Everyone wants to learn how to be a better bowler, but most often we focus on what equipment we need or how to throw a consistent hook. I can say without a doubt that the most often overlooked area is implementing a warm up routine before our play or practice.
Proper stretching and warm up before any strenuous activity is important, and bowling is not different. There are some very simple exercises that you can do to get you warmed up before you bowl.
Hip Flexor - Bowling is a strenuous activity for the hips, especially the hip on the opposite side of the body as you throw from. To stretch the hip flexor's take a medium step forward with your left leg while keeping the right leg straight in a standing position. Begin bending the knee of the left leg. You should feel a stretch in the front area of the right hip. Keep your left foot beneath your left knee or slightly in front of it. Maintain the stretch for 10 seconds then repeat with the right leg.

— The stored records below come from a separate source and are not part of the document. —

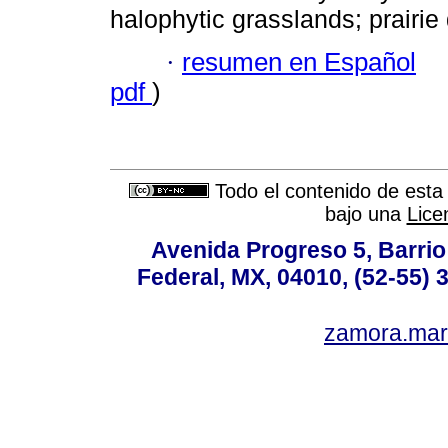
halophytic grasslands; prairie
·
resumen en Español
pdf
)
Todo el contenido de esta 
bajo una
Lice
Avenida Progreso 5, Barrio 
Federal, MX, 04010, (52-55) 
zamora.mar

Groin - The groin is another area that needs to be stretched to prevent serious injury while bowling. Begin by sitting on the floor, with the soles of your shoes together. While keeping your feet in place, holding the together if necessary, slowly move your knees down towards the ground. Hold this position for 10 seconds, and repeat. Do not bounce, instead use a slow, steady movement to prevent muscle injury.
Quadriceps - Be sure to support yourself during this exercise to maintain balance. Stretch your quadriceps grabbing your left foot with your left hand and pull your heel towards your buttocks. At the same time raise your left knew away from you and towards the sky. You should feel a good stretch the entire length of your quadriceps. Hole this position for 10 seconds and repeat. After stretching your left side turn your attention to the right.
Hamstring - To stretch your hamstring sit on the floor with both legs out in front of you. Both legs should be straight and flat. Begin stretching by moving your head towards your knees. Go as far as you can go and then hold the position for 10 seconds. Repeat the exercise to thoroughly stretch your hamstrings.
Calf - To stretch out your calf muscle, stand a few feet from a wall and at shoulder level put both your hands on the wall. Step back with your right leg, keeping it straight, while the left knee bends. With both heels on the floor, lean forward by bending your left knee until you feel a stretch in your calf. Hold this stretch for 10 seconds and then repeat on the other side.
Lower Back - To stretch your lower back lie on the floor or another hard, flat surface. Using your left hand, slowly pull your right knee across your torso, while keeping your right shoulder on the ground. Hold and repeat on the other side.
Wrists - The wrist takes a lot of abuse in bowling, and is one of the areas of the most frequent injuries. To stretch your wrists, use your left hand to bend your right wrist backwards as far as you can until you feel a stretch in your wrist/forearm. Hold for 10 seconds and then repeat with the other side.
While everyone wants to learn how to be a better bowler, few incorporate a stretching program in their pre-game routine. Stretching not only helps prevent injury, which keeps you bowling, but also warms up your muscles so that they can perform at their best. You may not be an Olympic athlete, but your muscles need the same type of attention to work properly and to help you bowl your best.